§ **Task to carry out**: Apart from the pictures, every entry must be retyped exactly.

§ **Records provided**:
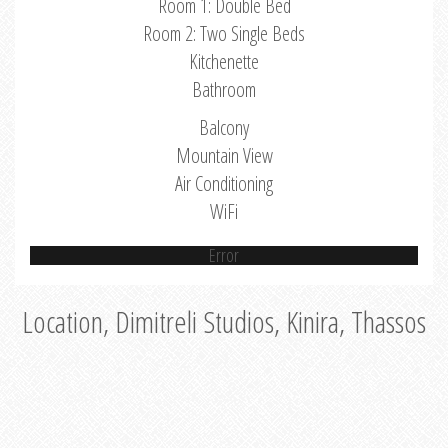
Room 1: Double Bed
Room 2: Two Single Beds
Kitchenette
Bathroom
Balcony
Mountain View
Air Conditioning
WiFi
Error
Location, Dimitreli Studios, Kinira, Thassos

§ **Written solution**:
Room 1: Double Bed
Room 2: Two Single Beds
Kitchenette
Bathroom
Balcony
Mountain View
Air Conditioning
WiFi
Error
Location, Dimitreli Studios, Kinira, Thassos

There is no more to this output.